Why did OpenTelemetry Ditch Black-box Tests?

Ken Hamric - Aug 25 '23 - - Dev Community

Black-box testing has long been the recommended technique for testing back-end architectures. This tendency to rely on them has continued even as major architectural and technology shifts have occurred.

What are those shifts?

  • Monolith to distributed, microservice-based systems
  • Logs to distributed logging to distributed tracing
  • Synchronous, blocking based APIs to asynchronous handling of requests
  • Database centric design to message based architectures

Are black-box tests still adequate?

No.

Why?

This summer, the OpenTelemetry (OTel) Demo (see below) experienced growing pains due to the rapid pace of merged PRs by numerous contributors. This resulted in releases with broken features and lower than desired quality. It was occurring in spite of test coverage with a suite of black box tests having been in place for quite some time.

This article will look at how trace-based testing techniques, which in turn rely on modern observability techniques, were used to increase the reliability and confidence in releases. The lessons learned can also help you.

OpenTelemetry CNCF Project (OTel)

The OpenTelemetry Project, commonly referred to as OTel for short, was formed in 2019 when OpenCensus and OpenTracing merged. The goal was to provide one unified standard to collect observability data. Before this standard, developers implementing observability were forced to choose a particular vendor's application performance monitoring (APM) solution and instrument their application with vendor specific tooling. This led to vendor lock-in.

From the observability vendor perspective, maintaining instrumentation across the wide spectrum of languages and technologies was a daunting task, even for the larger vendors. By moving to an open standard with OTel, developers have a standard way to instrument their code and vendors can focus on how to visualize and analyze the data.

OpenTelemetry focuses on 3 major observability signals:

  • Logs
  • Metrics
  • Distributed Traces

Of these, distributed tracing is considered the most valuable and was the starting point for the OpenTelemetry Project. A distributed trace records the paths taken by requests as they propagate through multi-service architectures, showing you both call order, timing, and containing the details of each step.

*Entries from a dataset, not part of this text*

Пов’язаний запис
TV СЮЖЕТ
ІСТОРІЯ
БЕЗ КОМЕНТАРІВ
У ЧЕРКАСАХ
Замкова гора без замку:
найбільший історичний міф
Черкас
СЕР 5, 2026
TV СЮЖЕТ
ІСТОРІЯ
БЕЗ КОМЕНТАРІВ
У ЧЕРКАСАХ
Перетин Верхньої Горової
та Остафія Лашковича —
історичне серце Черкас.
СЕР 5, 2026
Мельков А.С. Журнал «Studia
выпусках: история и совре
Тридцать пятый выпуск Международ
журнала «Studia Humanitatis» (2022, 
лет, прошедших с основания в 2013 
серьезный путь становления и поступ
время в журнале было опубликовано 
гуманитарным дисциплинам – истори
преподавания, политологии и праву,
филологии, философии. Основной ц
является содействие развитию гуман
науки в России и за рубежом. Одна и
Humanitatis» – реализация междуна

A distributed trace has four components:

  1. the trace
  2. spans representing each step
  3. attributes associated to each span
  4. events associated to each span

Below is a typical trace:

https://res.cloudinary.com/djwdcmwdz/image/upload/v1692648787/Blogposts/Black%20box%20testing%20against%20OpenTelemetry%20Demo/trace_sqosxm.png

OpenTelemetry Demo Microservice App

In April of 2021, the OpenTelemetry Project decided to create a demo application to showcase how to instrument a heterogeneous distributed application. You can install and run the OpenTelemetry Demo in Docker with these commands:

git clone https://github.com/open-telemetry/opentelemetry-demo.git
cd opentelemetry-demo/
docker compose up --no-build
Enter fullscreen mode Exit fullscreen mode

💡 Note: If you're running on Apple Silicon, run docker compose build in order to create local images vs. pulling them from the repository.

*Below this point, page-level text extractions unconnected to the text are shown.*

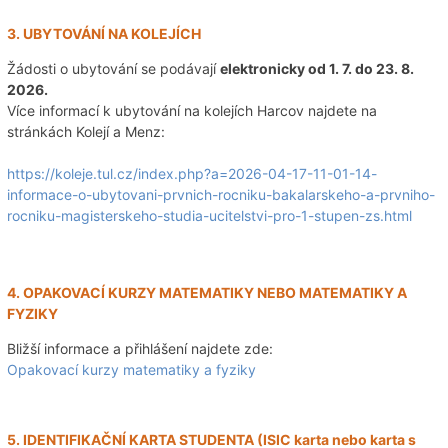
3. UBYTOVÁNÍ NA KOLEJÍCH
Žádosti o ubytování se podávají
elektronicky od 1. 7. do 23. 8.
2026.
Více informací k ubytování na kolejích Harcov najdete na
stránkách Kolejí a Menz:
https://koleje.tul.cz/index.php?a=2026-04-17-11-01-14-
informace-o-ubytovani-prvnich-rocniku-bakalarskeho-a-prvniho-
rocniku-magisterskeho-studia-ucitelstvi-pro-1-stupen-zs.html
4. OPAKOVACÍ KURZY MATEMATIKY NEBO MATEMATIKY A
FYZIKY
Bližší informace a přihlášení najdete zde:
Opakovací kurzy matematiky a fyziky
5. IDENTIFIKAČNÍ KARTA STUDENTA (ISIC karta nebo karta s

The application, in keeping with the observability theme of the OTel project, is an Astronomy Store Front. This application has evolved to have 11 different languages and 12 major services, and it demonstrates both automatic and manual instrumentation:

https://res.cloudinary.com/djwdcmwdz/image/upload/v1692650967/Blogposts/Black%20box%20testing%20against%20OpenTelemetry%20Demo/languages-and-services-used-in-OTel-Demo.png

The application is used by developers beginning to learn observability, enterprises adopting OTel that want to be able to examine a working application, and by vendors that want to demonstrate their observability related product working with a complex application. The list of companies that work with and rely on the demo is extensive:

https://res.cloudinary.com/djwdcmwdz/image/upload/v1692651228/Blogposts/Black%20box%20testing%20against%20OpenTelemetry%20Demo/vendors-utilizing-opentelemetry-demo_cskadg.png

The project is quite popular, with over 1K stars on GitHub and over 500 forks. It has had 86 unique contributors, and the pace of change is rapid. In just the past month, 10 different open source contributors have merged 43 PRs into the repo. These developers work for different companies, are located all over the world, and are submitting changes to different areas of the application.

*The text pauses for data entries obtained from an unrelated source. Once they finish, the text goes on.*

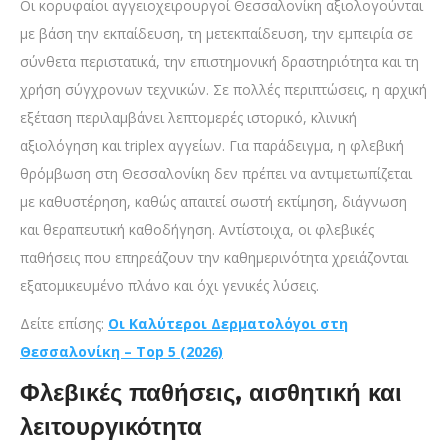
Οι κορυφαίοι αγγειοχειρουργοί Θεσσαλονίκη αξιολογούνται
με βάση την εκπαίδευση, τη μετεκπαίδευση, την εμπειρία σε
σύνθετα περιστατικά, την επιστημονική δραστηριότητα και τη
χρήση σύγχρονων τεχνικών. Σε πολλές περιπτώσεις, η αρχική
εξέταση περιλαμβάνει λεπτομερές ιστορικό, κλινική
αξιολόγηση και triplex αγγείων. Για παράδειγμα, η φλεβική
θρόμβωση στη Θεσσαλονίκη δεν πρέπει να αντιμετωπίζεται
με καθυστέρηση, καθώς απαιτεί σωστή εκτίμηση, διάγνωση
και θεραπευτική καθοδήγηση. Αντίστοιχα, οι φλεβικές
παθήσεις που επηρεάζουν την καθημερινότητα χρειάζονται
εξατομικευμένο πλάνο και όχι γενικές λύσεις.
Δείτε επίσης:
Οι Καλύτεροι Δερματολόγοι στη
Θεσσαλονίκη – Top 5 (2026)
Φλεβικές παθήσεις, αισθητική και
λειτουργικότητα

https://res.cloudinary.com/djwdcmwdz/image/upload/v1692651383/Blogposts/Black%20box%20testing%20against%20OpenTelemetry%20Demo/Commits-and-contributors-opentelemetry_jtp7px.png

Let’s add all of this up:

  • 11 different languages
  • 12 major services
  • Both automatic and manual instrumentation
  • 10 different developers around the globe merging 43 PRs in the last month
  • Numerous technologies including Kafka, Redis, Postgres, gRPC, HTTP

This is considerable complexity, but not unlike most modern development environments which often have teams located in multiple areas, utilizing several development languages, a wide selection of technologies, and are committing code rapidly across numerous services. With this complexity, the risk of introducing errors when releasing is high.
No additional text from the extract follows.